# 2000 chevy 2500 dual battery



## PLOWMAN45 (Jul 2, 2003)

i have a second battery tray im gonna use where can i get the hold down and the cables and what not for it any sites other then dealer sites they are marked up 150%


----------



## Detroitdan (Aug 15, 2005)

Just get generic stuff at Autozone, Pep Boys or whatever you have there. They have universal hold downs and battery cables. I think I've even seen them at Walmart. Match up your batteries, one older one will hurt the new one. May want to just get two new identical ones to be on the safe side.


----------



## ThisIsMe (Oct 31, 2006)

Autozone has a lot of pre-made cables (i.e. terminated to length) at decent prices, like Dan mentioned.

Much better connections if you go with pre-made. Just take some spare cable (or rope / string) you have lying around and route it in the truck and this will give you the length you need to buy (add some slack of course).

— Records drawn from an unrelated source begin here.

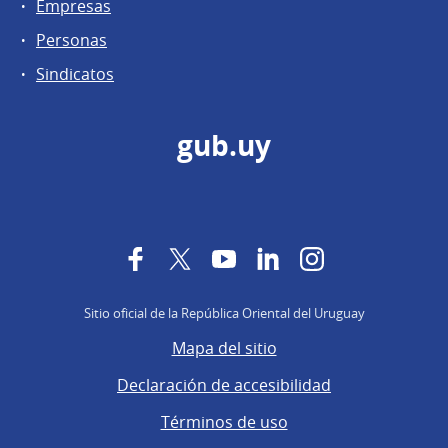
Empresas
Personas
Sindicatos
gub.uy
Facebook
Twitter
YouTube
LinkedIn
Instagram
Sitio oficial de la República Oriental del Uruguay
Mapa del sitio
Declaración de accesibilidad
Términos de uso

Personally I would shy away from cables from Walmart (Chinese made for sure), not worth the aggravation or the few pennies saved if you get a bad cable and have to pull it out. Pretty sure the stuff from Autozone is Penn East and still made in the US.


----------



## jhook (Jan 24, 2004)

If you put one new battery with an old battery, you have two old batteries. Batteries naturally get poorer with age and the new one will conform to the characteristics of the old one. If you have one new one, I would get anohter new one to match it or you will have shortened battery life and will be dissapointed.


----------



## PLOWMAN45 (Jul 2, 2003)

there both new


----------



## jhook (Jan 24, 2004)

Ok, good, then you will be a happy man


----------



## fulltiltwill (Aug 23, 2005)

*Junk yard*

Check your local junk yard. Small parts like that my guy doesn't even charge me when I go pull the parts and they are factory.


----------



## dodgeguy99 (Apr 18, 2006)

i also vote junkyard the parts are cheap and they are factory so you know they will work


----------



## PLOWMAN45 (Jul 2, 2003)

anyone have a online chevy place where i can find what i need ?


----------



## ahoron (Jan 22, 2007)

Search "gm parts" 356668 and 11509853 are the hold down and bolt the cables search plowsite they are listed somewhere here I just used cables from advanced auto parts off the shelf cost me like $12 for cables dealer was like $75


----------



## Strictly Snow (Mar 6, 2006)

LMC Truck. http://lmctruck.com


----------



## PLOWMAN45 (Jul 2, 2003)

http://www.buy-oem-parts.com/ i got pretty much what i needed for like 45.00


----------



## PLOWMAN45 (Jul 2, 2003)

here are some finshed shots i just need the cables


----------



## PLOWMAN45 (Jul 2, 2003)

*Finished*

Finished battery on 04/19/2007


----------



## RBRONKEMA GHTFD (Dec 17, 2006)

Looks good, but watch that neg ground cable by your manifold. It might get a little hot and melt the insulation on that cable. Thats just my 2 cents.


----------



## PLOWMAN45 (Jul 2, 2003)

i will watch it its a 2gauge wire


----------



## W.L.S.27 (Dec 4, 2006)

I've got a 97' K3500... Could you send me the links to the parts that you used?


----------



## PLOWMAN45 (Jul 2, 2003)

http://www.wiringproducts.com/index1.html here all the wire and accs chevy tray can be orderd after market


----------



## BrewCityTommy (Aug 7, 2009)

PLOWMAN45;387881 said:


> here are some finshed shots i just need the cables


Excuse me, could you help me out? I have an 03-and it looks just like this..where do i hook the positive cable to?? sorry, i really have no knowledge of automotive electrical systems!!!???i see you just grounded the neg to the frame..do i run the positive to the postive on the other battery and to the car wiring??? please help!! also im going to be running a western mvp 8'6" and a buyers tg505b spreader...do i need the extra battery-ive been seeing people say its a good idea....i do have the higher output alternator thatcomes on plow package hd's.thanks


----------



## jhook (Jan 24, 2004)

Ya, connect the 2 batteries together. Then one battery will connect to the truck like it did before.


----------



## RichG53 (Sep 16, 2008)

Dual Battery Install Instructions for a Chevy... Do a search ....4


----------